Memang saat usia masih katagori pemuda, saya banyak melibatkan diri di banyak organisasi kemahasiswaan dan kepemudaan. Mulai dari Senat Mahasiswa, Kelompok Studi, sampai ke organisasi ekstra kampus, HMI misalnya. Lalu selepas dari bangku kuliah, malah lebih gencar lagi bergelut di sejumlah organisasi kepemudaan, seperti PPM, AMPI, Pemuda Pancasila, dan KNPI, serta masih banyak lagi lainnya yang menguras hampir separuh dari usia muda saya.

Lantaran saking sibuknya sehingga perkuliahan saya terbengkalai, nyaris tanpa gelar sarjana. Seolah berorganisasi lebih utama dari kuliah. Akibatnya, terbengkalai bukan hanya kuliahan saya, tapi usia pernikahan saya, pun ikut pula terbengkalaikan. Dua persoalan itu, seringkali membuat kedua orangtua saya di kampung, tidak pernah berhenti merasa resah. Seringkali mengultimatum agar saya meninggalkan aktifitas organisasi yang dianggapnya “laknat” itu .

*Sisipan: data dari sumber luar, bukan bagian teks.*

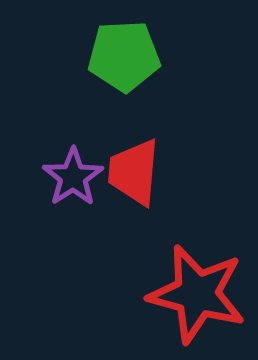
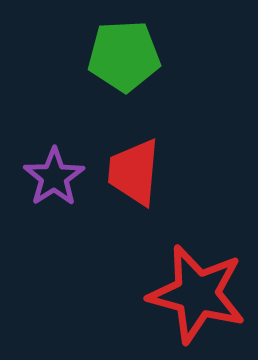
purple star: moved 19 px left
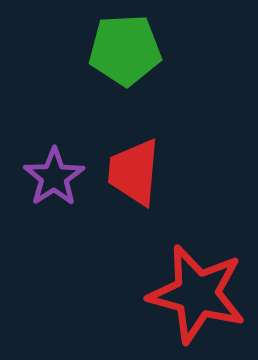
green pentagon: moved 1 px right, 6 px up
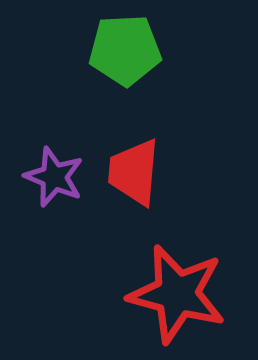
purple star: rotated 16 degrees counterclockwise
red star: moved 20 px left
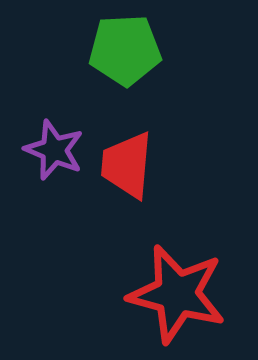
red trapezoid: moved 7 px left, 7 px up
purple star: moved 27 px up
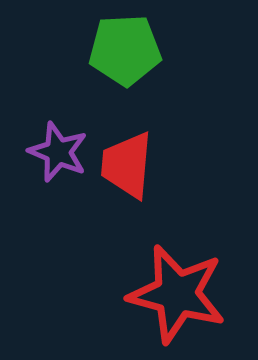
purple star: moved 4 px right, 2 px down
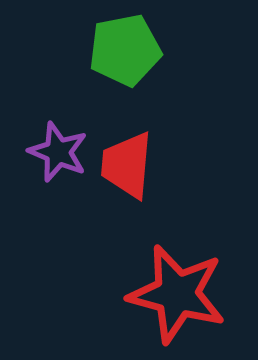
green pentagon: rotated 8 degrees counterclockwise
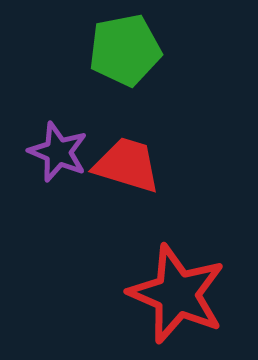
red trapezoid: rotated 102 degrees clockwise
red star: rotated 8 degrees clockwise
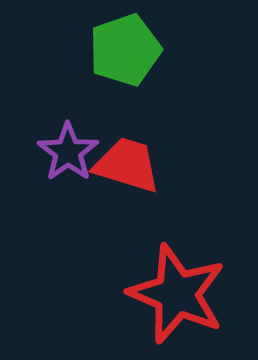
green pentagon: rotated 8 degrees counterclockwise
purple star: moved 10 px right; rotated 14 degrees clockwise
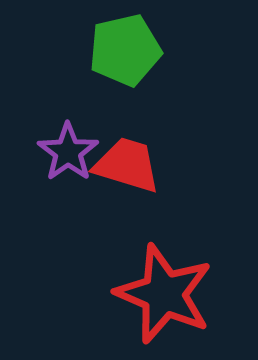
green pentagon: rotated 6 degrees clockwise
red star: moved 13 px left
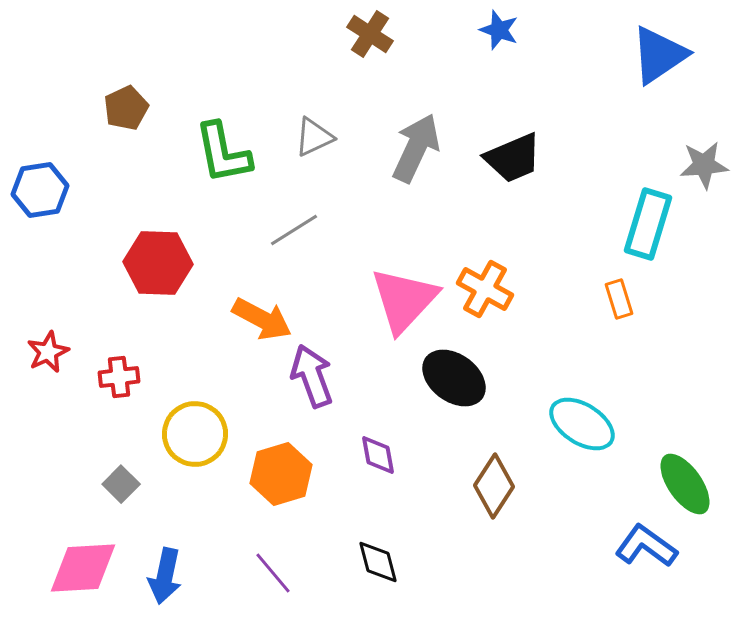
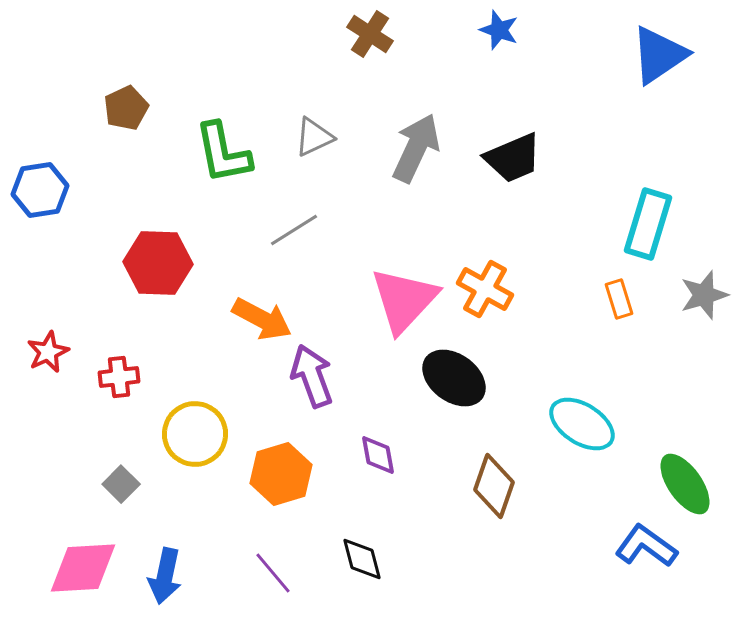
gray star: moved 130 px down; rotated 12 degrees counterclockwise
brown diamond: rotated 14 degrees counterclockwise
black diamond: moved 16 px left, 3 px up
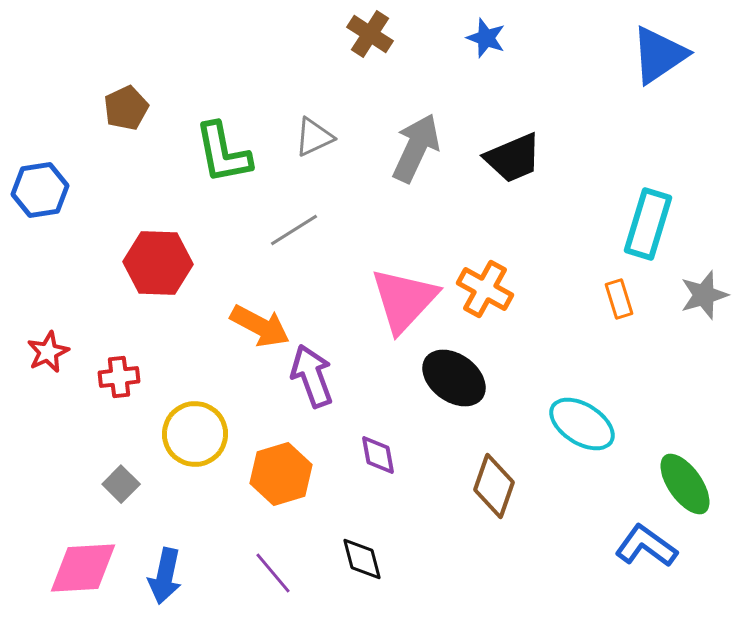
blue star: moved 13 px left, 8 px down
orange arrow: moved 2 px left, 7 px down
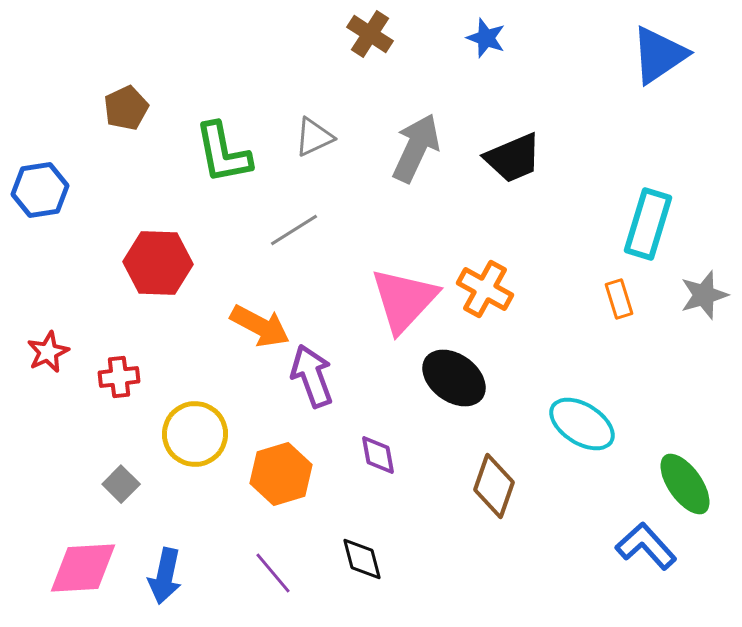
blue L-shape: rotated 12 degrees clockwise
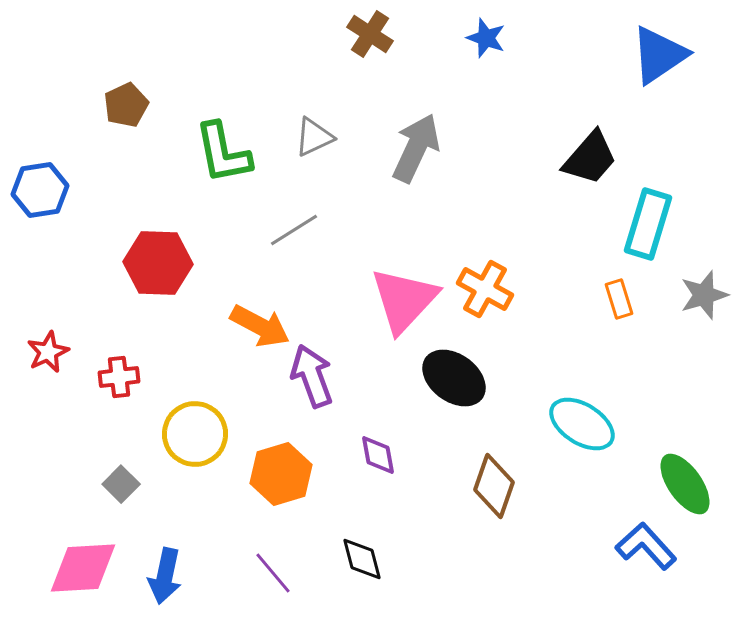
brown pentagon: moved 3 px up
black trapezoid: moved 77 px right; rotated 26 degrees counterclockwise
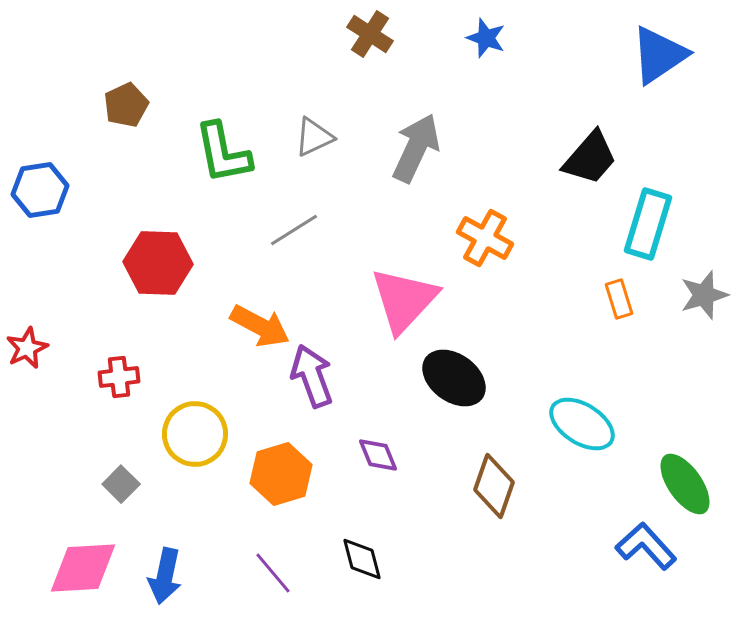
orange cross: moved 51 px up
red star: moved 21 px left, 4 px up
purple diamond: rotated 12 degrees counterclockwise
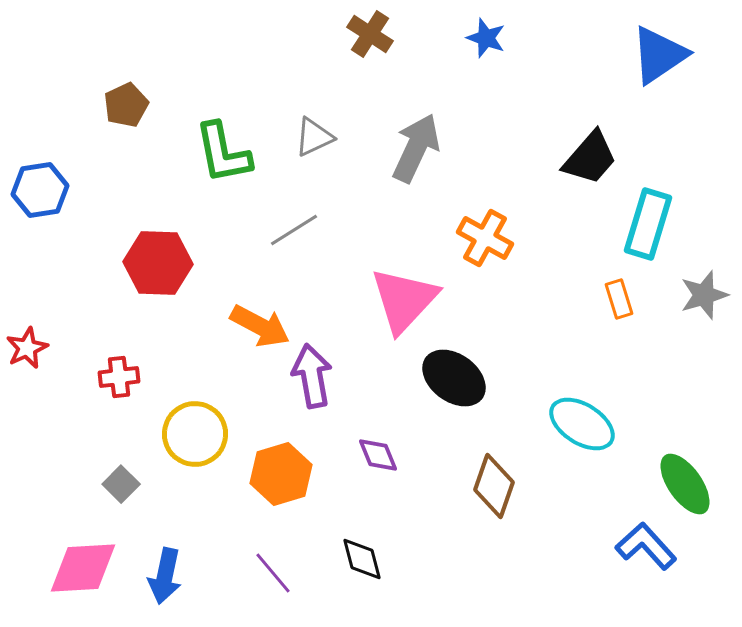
purple arrow: rotated 10 degrees clockwise
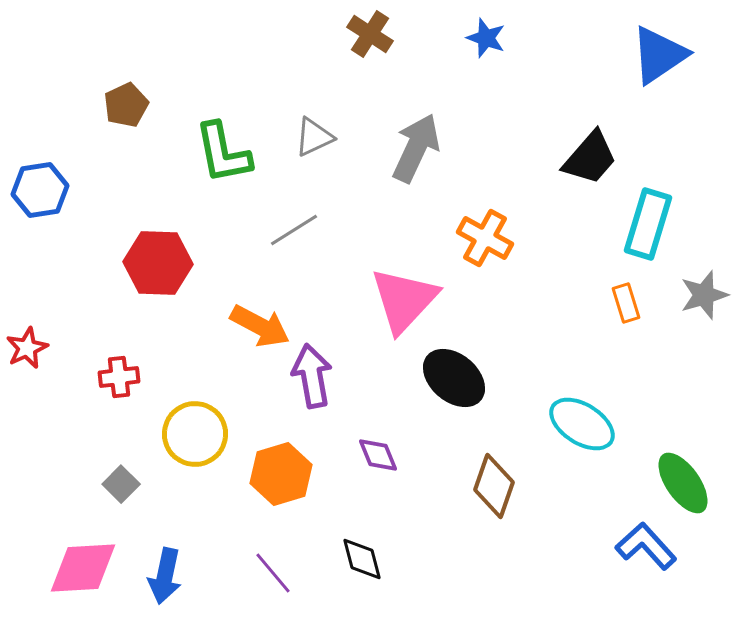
orange rectangle: moved 7 px right, 4 px down
black ellipse: rotated 4 degrees clockwise
green ellipse: moved 2 px left, 1 px up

Harap dimaklumi. Sebagai orangtua yang tak pernah mengenyam bangku kuliah, menilai jika keaktifan saya di sejumlah organisasi, sumber malapetaka. Saking geramnya, sehingga suatu kali kedua orangtua kembali mengultimatum keras, saya tidak dibolehkan pulang kampung dan berjanji tak akan membiayai apapun kebutuhan saya selama di Makassar, sejauh kedua permasalahan itu saya tidak rampungkan. Menyelesaikan perkuliahan dan segera menikah.

Akibat takut kualat pada kedua orangtua, saya segera menuntaskan penulisan skripsi saya. Satu-satunya tugas kuliah yang masih tertunda. Dan pada saatnya, penuh haru dan bangga, kedua orangtua saya menyaksikan penganugerahan gelar kesarjanaan saya. Tapi masih ada satu beban lagi yang tersisa, yaitu segera menikah. Beban kedua itu seolah terabaikan, tak lain karena saya kembali terjerat masuk rimba aktifitas organisasi, sampai tingkat nasional.

Namun di usia yang sudah tidak lagi muda, pada saatnya kedua orangtua mendampingi saya di atas pelaminan. Berulangkali ia berbisik, dari mana saya mengenal deretan pejabat serta tokoh daerah dan nasional yang ikut hadir pada pesta pernikahan saya itu. Sebagai seorang yang hanya mantan Kepala Desa di kampung, kedua orangtua saya terbata-bata menyalami para tetamu, para orang-orang penting itu. Orangtua saya risih, tapi juga merasa bangga.

Saatnya saya jelaskan pada kedua orangtua saya. Bahwa saya mengenal para orang penting itu lewat kegiatan organisasi. Keduanya terpana. Boleh jadi, berpendar di benak keduanya, bahwa berorganisasi yang dinilai “laknat” dan sumber malapetaka itu, ternyata punya nilai manfaat luar biasa. Putra seorang Kepala Desa dari kampung, ternyata bisa bergaul dengan orang-orang penting di kota. Makanya, saya tetap berorganisasi. Agar jaringan saya meluas.